I do find that [the sentencing judge] did vacate [Manke’s] sentence on the basis that the plea agreement was not fulfilled by the prosecution and remand[ed] the matter to this Court for resentencing.  I do find that under the circumstances that the fair and just reason test is the test that applies ….  We’re back in the same situation as we were before the defendant was sentenced.

 

                        The court’s reliance on the docket sheet in the record to make this determination is not erroneous.  The State does not submit any evidence supporting its position that the court’s inference is error.  That being so, we are bound to affirm the court’s findings unless we are shown credible evidence in the record supporting the contrary view.  See Gianoli v. Pfleiderer, 209 Wis.2d 509, 532, 563 N.W.2d 562, 571 (Ct. App. 1997).

                        Having concluded that the sentence was vacated, we agree with the court’s application of the presentencing standard—a fair and just reason—to Manke’s plea withdrawal motion.  The State contends that the court failed to identify the specific fair and just reason it relied on when granting Manke’s motion.  In such a circumstance, we are obliged to search the record for facts supporting the court’s discretionary act.  See McCleary v. State, 49 Wis.2d 263, 282, 182 N.W.2d 512, 522 (1971).

                        In his motion, Manke presented these reasons for seeking to withdraw his plea.  He maintained that he misunderstood the consequences of his plea, was confused about the options available to him and failed to withdraw his plea earlier because of misleading advice from his attorneys.  Indeed, these assertions may be grounds for a plea withdrawal.  Under the fair and just reason standard, a plea may be withdrawn if the defendant misunderstands the consequences of that plea.  See Dudrey v. State, 74 Wis.2d 480, 485, 247 N.W.2d 105, 108 (1976).  Also, another sufficient ground for plea withdrawal may be confusion resulting from misleading advice from the defendant’s attorney.  See Libke, 60 Wis.2d at 129, 208 N.W.2d at 335.  We will now independently review the evidence Manke presented to the court in support of his motion. 

                        At the motion hearing, Manke testified that he “felt [he] was illinformed” by his attorneys about his ability to later withdraw his plea.  He stated that he was confused about what possible options were available to him.  He also averred that he had earlier wanted to withdraw his plea and pursue a self-defense claim but was discouraged from doing so by his attorneys.
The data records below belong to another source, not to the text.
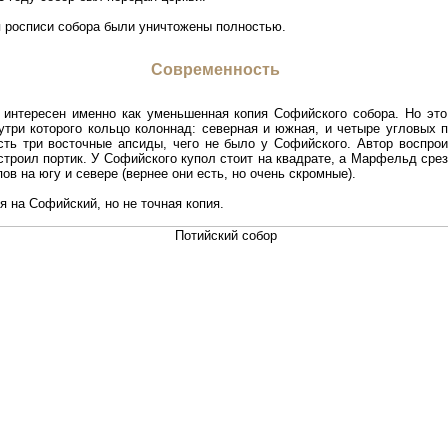
я росписи собора были уничтожены полностью.
Современность
 интересен именно как уменьшенная копия Софийского собора. Но это
утри которого кольцо колоннад: северная и южная, и четыре угловых 
есть три восточные апсиды, чего не было у Софийского. Автор воспро
троил портик. У Софийского купол стоит на квадрате, а Марфельд срез
в на югу и севере (вернее они есть, но очень скромные).
я на Софийский, но не точная копия.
                        Additionally, during his testimony at the motion hearing, Manke’s first attorney affirmed Manke’s statements.  The attorney testified that Manke “continuously asserted a self-defense claim.”  He also stated that on several occasions he was prevented from attending appointments with Manke because of the attorney’s family and health problems.  Two days before the status hearing when Manke entered his plea, his attorney stated that he briefly informed Manke of the plea agreement and the options for plea withdrawal.  Manke’s attorney did not discuss the matter with him again before he entered his plea.  Manke testified that his impression was that he could withdraw his plea if the presentence report were unfavorable.
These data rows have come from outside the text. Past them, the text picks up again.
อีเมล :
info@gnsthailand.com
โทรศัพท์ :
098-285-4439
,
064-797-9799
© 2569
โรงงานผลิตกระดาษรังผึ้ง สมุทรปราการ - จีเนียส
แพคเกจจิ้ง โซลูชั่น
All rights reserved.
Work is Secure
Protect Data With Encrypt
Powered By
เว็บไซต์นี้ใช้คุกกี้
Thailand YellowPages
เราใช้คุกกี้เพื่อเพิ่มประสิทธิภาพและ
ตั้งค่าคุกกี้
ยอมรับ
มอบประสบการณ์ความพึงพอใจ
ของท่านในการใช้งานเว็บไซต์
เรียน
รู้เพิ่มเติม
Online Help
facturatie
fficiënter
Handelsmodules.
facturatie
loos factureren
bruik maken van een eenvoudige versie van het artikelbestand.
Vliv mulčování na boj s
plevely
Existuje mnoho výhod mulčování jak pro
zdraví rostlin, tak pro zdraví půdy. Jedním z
                        We are convinced that the record supports the trial court’s conclusion that Manke presented a fair and just reason to withdraw his plea.  Manke presented evidence that he misunderstood his plea and received misleading advice from his attorneys; such evidence sufficiently satisfies the fair and just reason test.  Moreover, whether these assertions constituted a fair and just reason for Manke’s change of heart was up to the discretion of the trial court.  See Canedy, 161 Wis.2d at 584, 469 N.W.2d at 171.  “While we recognize that another judge or another court may not have reached the same conclusion in this case, it is not our function to take on the role of the trier of fact.”  Id. at 586, 469 N.W.2d at 172.  We conclude that there was no erroneous exercise of discretion in this case.

                        By the Court.—Order affirmed.